_WHAT THIS TASK INVOLVES_: Your copy must start with the line containing "проекты в сфере информа" and end with the last line of the entries, matching them exactly and leaving out every picture.

_PROVIDED ENTRIES_:
* * * * * * * * *

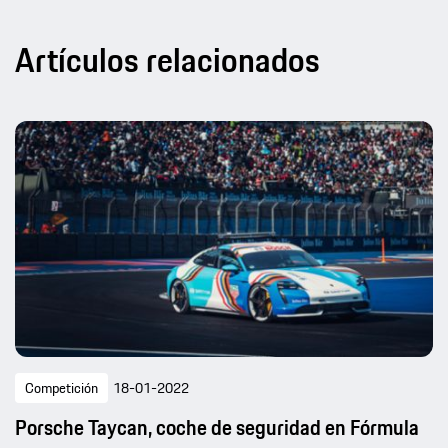
Artículos relacionados
Competición
18-01-2022
Porsche Taycan, coche de seguridad en Fórmula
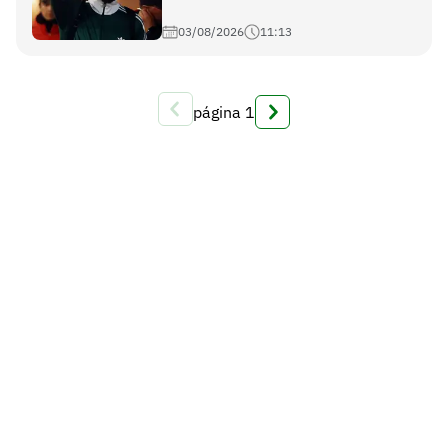
03/08/2026
11:13
página
1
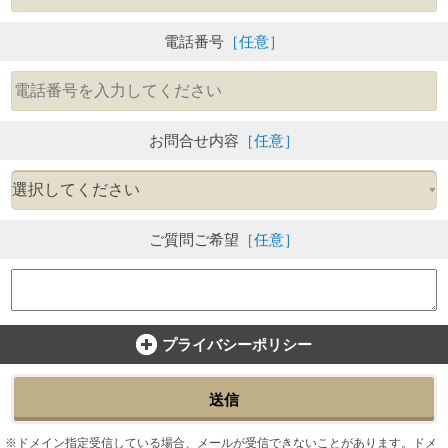
電話番号
［任意］
お問合せ内容
［任意］
ご質問ご希望
［任意］
プライバシーポリシー
送信
ドメイン指定受信している場合、メールが受信できないことがあります。ドメ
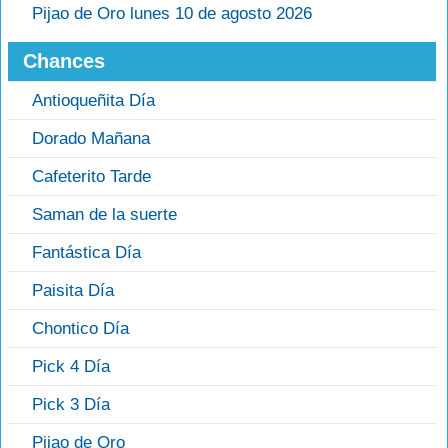
Pijao de Oro lunes 10 de agosto 2026
Chances
Antioqueñita Día
Dorado Mañana
Cafeterito Tarde
Saman de la suerte
Fantástica Día
Paisita Día
Chontico Día
Pick 4 Día
Pick 3 Día
Pijao de Oro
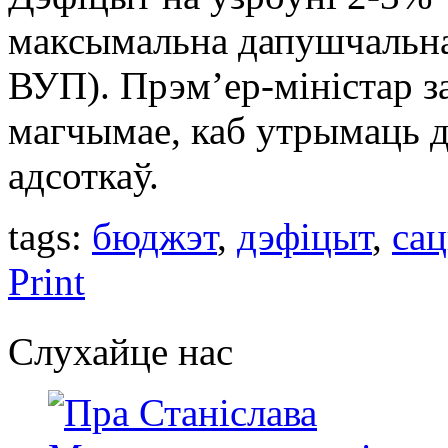
максымальна дапушчальна
ВУП). Прэм’ер-міністар за
магчымае, каб утрымаць д
адсоткаў.
tags:
бюджэт
,
дэфіцыт
,
са
Print
Слухайце нас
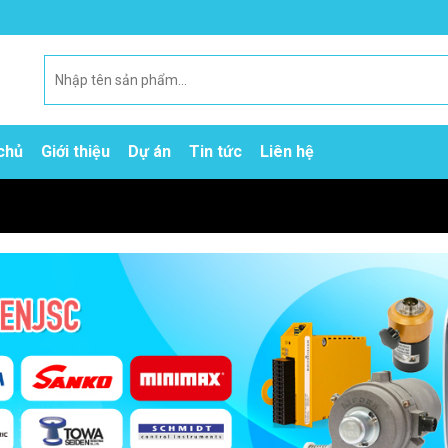
chủ
Giới thiệu
Dự án
Tin tức
Liên hệ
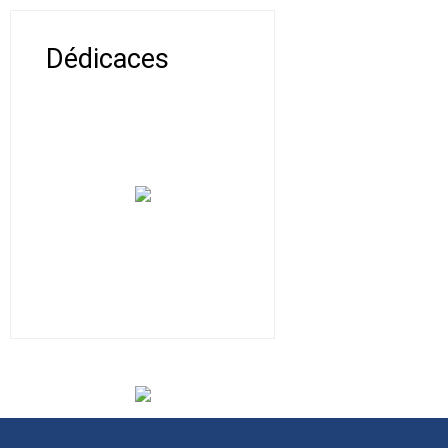
Dédicaces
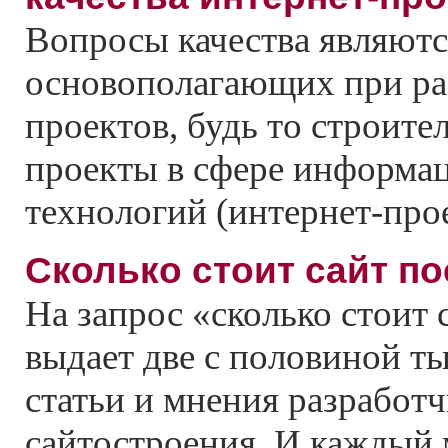
Вопросы качества являютс
основополагающих при ра
проектов, будь то строите
проекты в сфере информа
технологий (интернет-про
Сколько стоит сайт п
На запрос «сколько стоит 
выдает две с половиной т
статьи и мнения разработч
сайтостроения. И каждый 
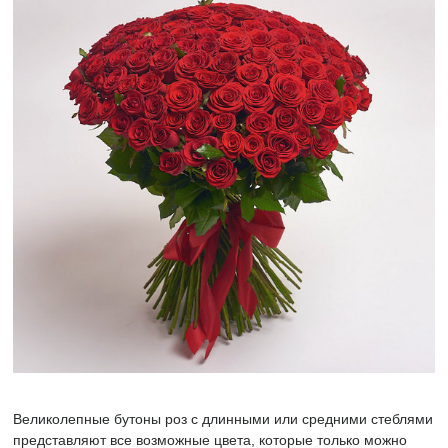
Великолепные бутоны роз с длинными или средними стеблями
представляют все возможные цвета, которые только можно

* * * * * * * * *

_RESPONSE TO THE EXERCISE_:
проекты в сфере информа
технологий (интернет-про
Сколько стоит сайт п
На запрос «сколько стоит 
выдает две с половиной т
статьи и мнения разработч
сайтостроения. И каждый 
Великолепные бутоны роз с длинными или средними стеблями
представляют все возможные цвета, которые только можно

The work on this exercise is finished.